What is added in the Odoo backend
To make everything work, the PWA module in Odoo usually introduces a few building blocks:
-
a model for subscriptions – a table (for example pwa.push.subscription) with fields like:
- user
- endpoint
- public key (p256dh)
- auth key
-
routes for exchanging data with the PWA:
- a route that returns the public VAPID key used by the frontend when subscribing
- a route that receives the subscription JSON from the browser and stores it in the database
- VAPID key configuration – private and public keys stored in Odoo system parameters
-
a helper method for sending notifications – a piece of code that:
- finds all subscriptions for a given user
- sends a Web Push message with a short text and optional URL
Your existing business code (appointments, orders, tickets…) just calls this helper when an event happens that matters to the user.
How to make the PWA useful instead of annoying
The technical side is solvable, but the user experience determines whether your PWA will actually be used.
Some practical tips:
- Do not spam notifications. Send them only when they truly matter to the user: confirmation or change of an appointment, an important reminder, a new message, a significant status change.
- Explain why notifications are useful. On the PWA start page, explain in one sentence what the user gains: fewer missed tasks, faster reactions to important changes, and so on.
- Take care of the offline mode. Instead of an empty screen, show a clear message that the user is currently offline and show the last available data.

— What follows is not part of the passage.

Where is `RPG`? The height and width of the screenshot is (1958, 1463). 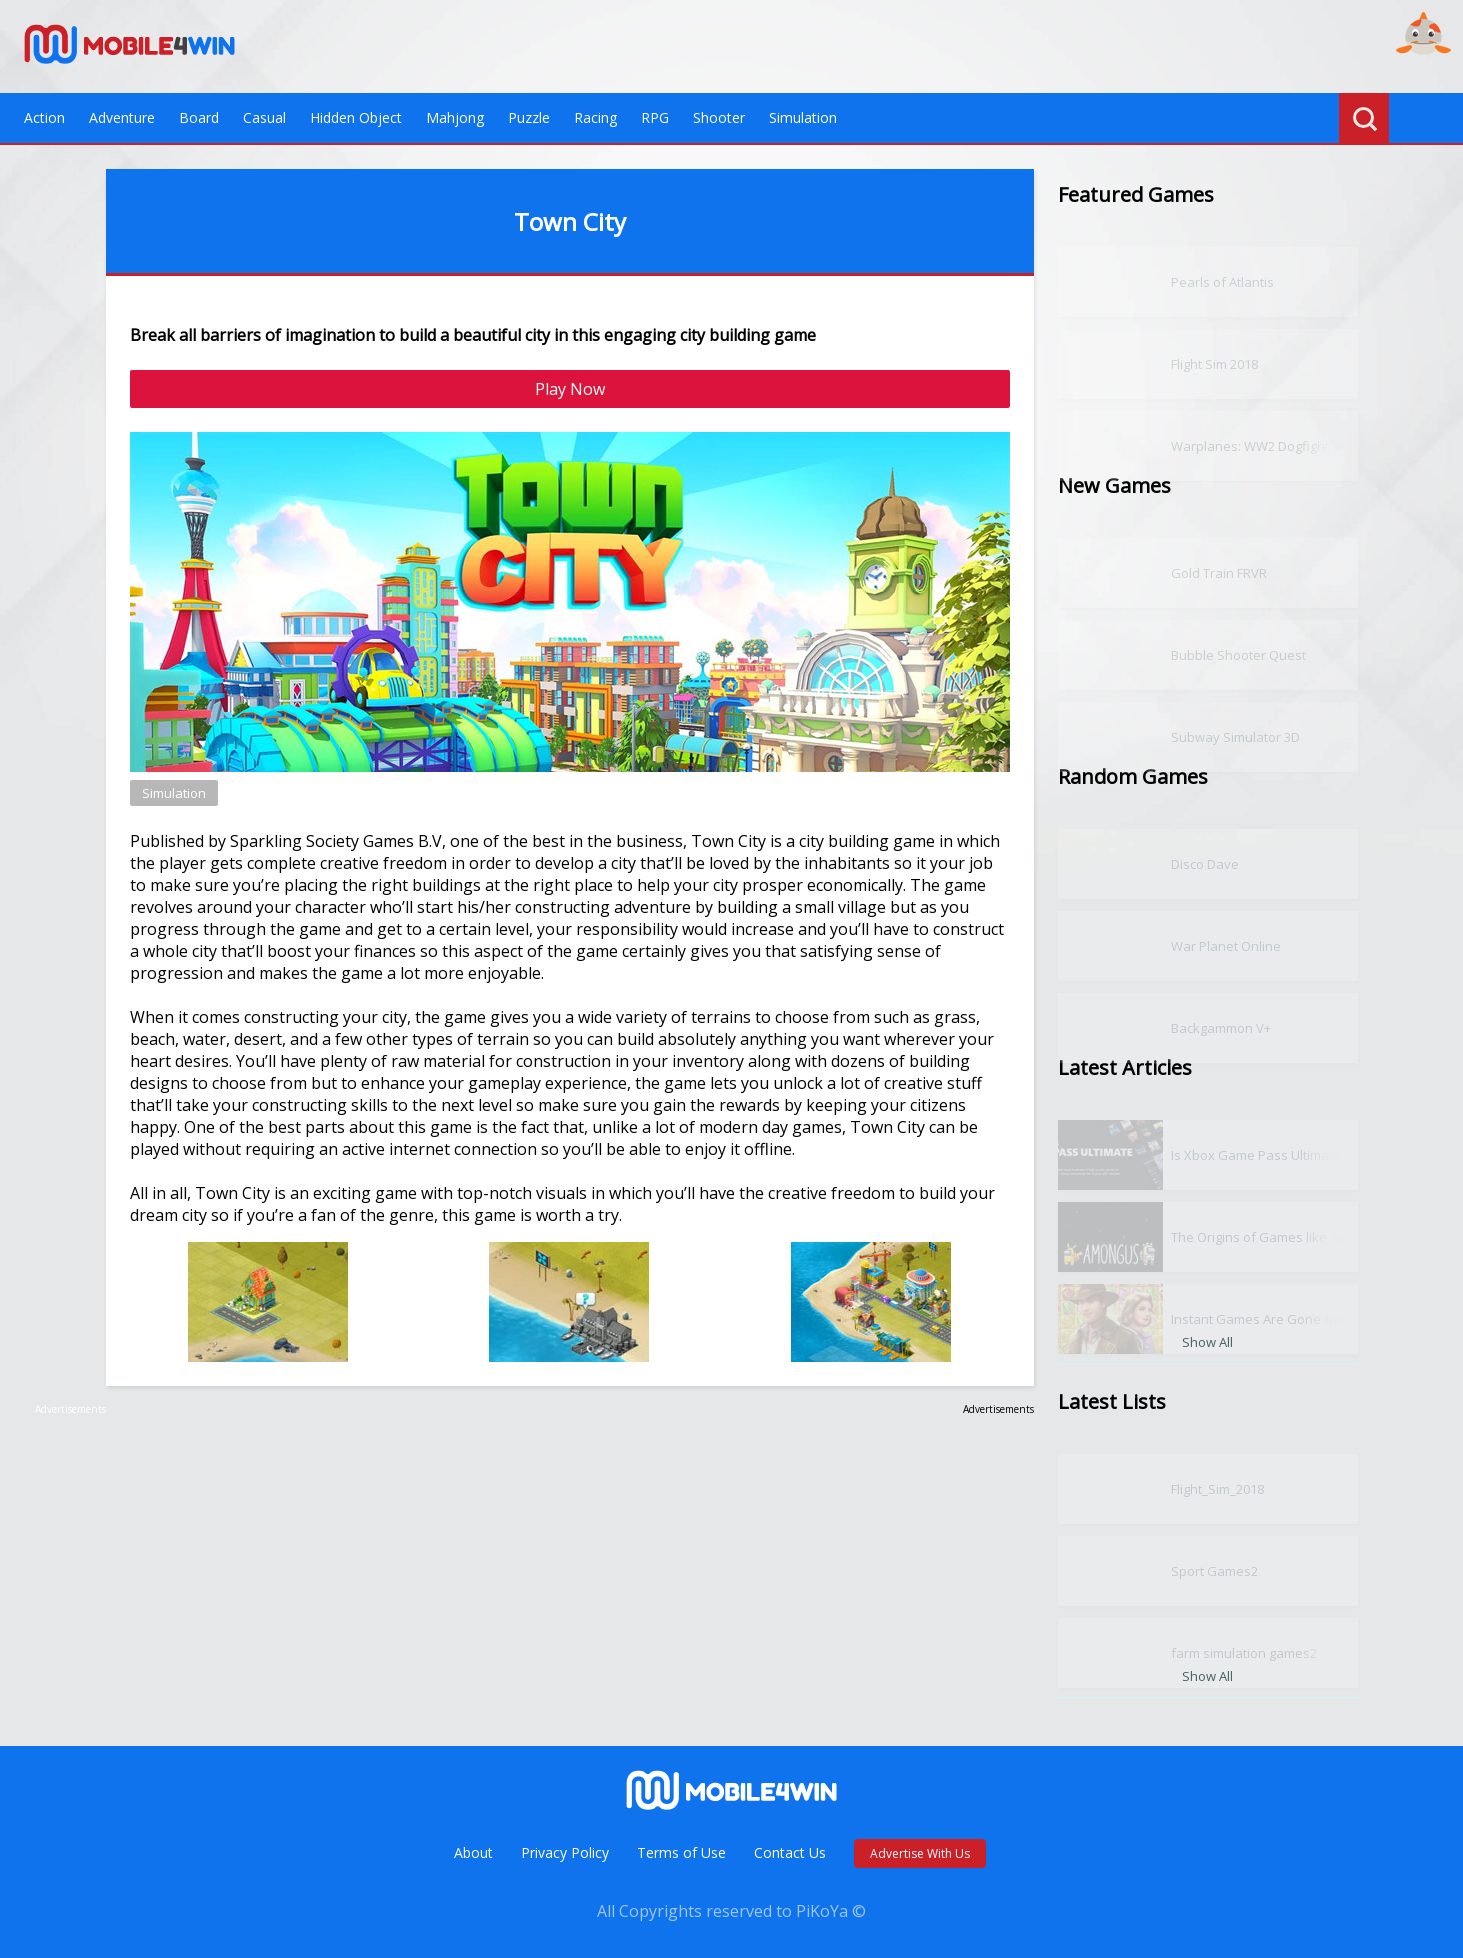 RPG is located at coordinates (655, 117).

- Link each notification to the right screen. If the message says “You have a new document”, clicking it should open exactly that document or a list of new documents, not a random dashboard.
Conclusion
A custom PWA on top of Odoo does not mean a completely new project – it’s a thin layer on top of your existing system:
- a single module with a clear structure
- a manifest describing the app
- a service worker handling cache, offline mode and notifications
- a model and routes in Odoo to store subscriptions and send messages
The result is an Odoo portal that:
- opens like an app from the home screen
- behaves more reliably when the network is weak
- actively “calls” the user back through notifications when something important happens
This is a practical way to raise an existing Odoo system to the level of a modern app-like experience, without the cost and maintenance burden of separate native mobile applications.